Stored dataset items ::
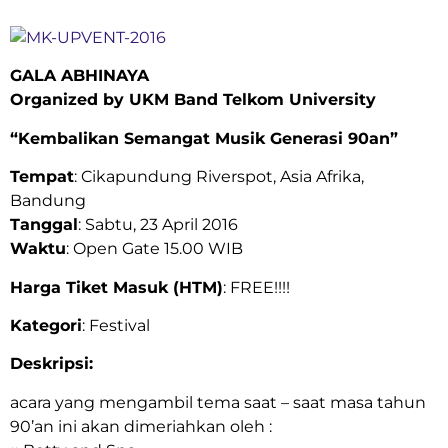
GALA ABHINAYA
Organized by UKM Band Telkom University
“Kembalikan Semangat Musik Generasi 90an”
Tempat
: Cikapundung Riverspot, Asia Afrika,
Bandung
Tanggal
: Sabtu, 23 April 2016
Waktu
: Open Gate 15.00 WIB
Harga Tiket Masuk (HTM)
: FREE!!!!
Kategori
: Festival
Deskripsi:
acara yang mengambil tema saat – saat masa tahun
90’an ini akan dimeriahkan oleh :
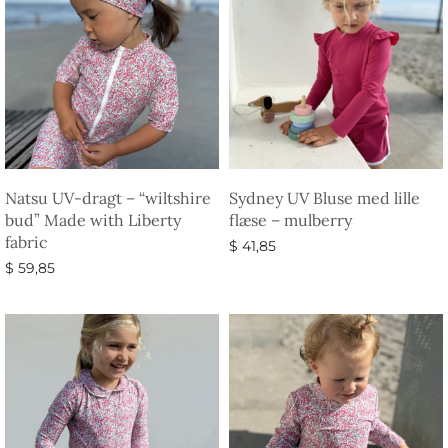
Natsu UV-dragt – “wiltshire
Sydney UV Bluse med lille
bud” Made with Liberty
flæse – mulberry
fabric
$
41,85
$
59,85
Vælg muligheder
Vælg muligheder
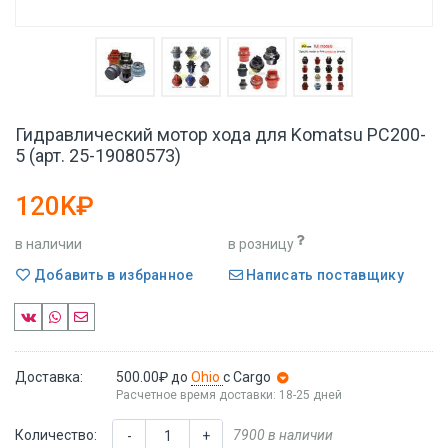
Гидравлический мотор хода для Komatsu PC200-
5 (арт. 25-19080573)
120K₽
в наличии
в розницу
Добавить в избранное
Написать поставщику
Доставка:
500.00₽
до
Ohio
с Cargo
Расчетное время доставки: 18-25 дней
Количество:
7900 в наличии
-
+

Exercise instructions :: You are asked to output the records precisely as they appear, minus any pictures.

Response for this exercise ::
GALA ABHINAYA
Organized by UKM Band Telkom University
“Kembalikan Semangat Musik Generasi 90an”
Tempat
: Cikapundung Riverspot, Asia Afrika,
Bandung
Tanggal
: Sabtu, 23 April 2016
Waktu
: Open Gate 15.00 WIB
Harga Tiket Masuk (HTM)
: FREE!!!!
Kategori
: Festival
Deskripsi:
acara yang mengambil tema saat – saat masa tahun
90’an ini akan dimeriahkan oleh :
Natsu UV-dragt – “wiltshire
Sydney UV Bluse med lille
bud” Made with Liberty
flæse – mulberry
fabric
$
41,85
$
59,85
Vælg muligheder
Vælg muligheder
Гидравлический мотор хода для Komatsu PC200-
5 (арт. 25-19080573)
120K₽
в наличии
в розницу
Добавить в избранное
Написать поставщику
Доставка:
500.00₽
до
Ohio
с Cargo
Расчетное время доставки: 18-25 дней
Количество:
7900 в наличии
-
+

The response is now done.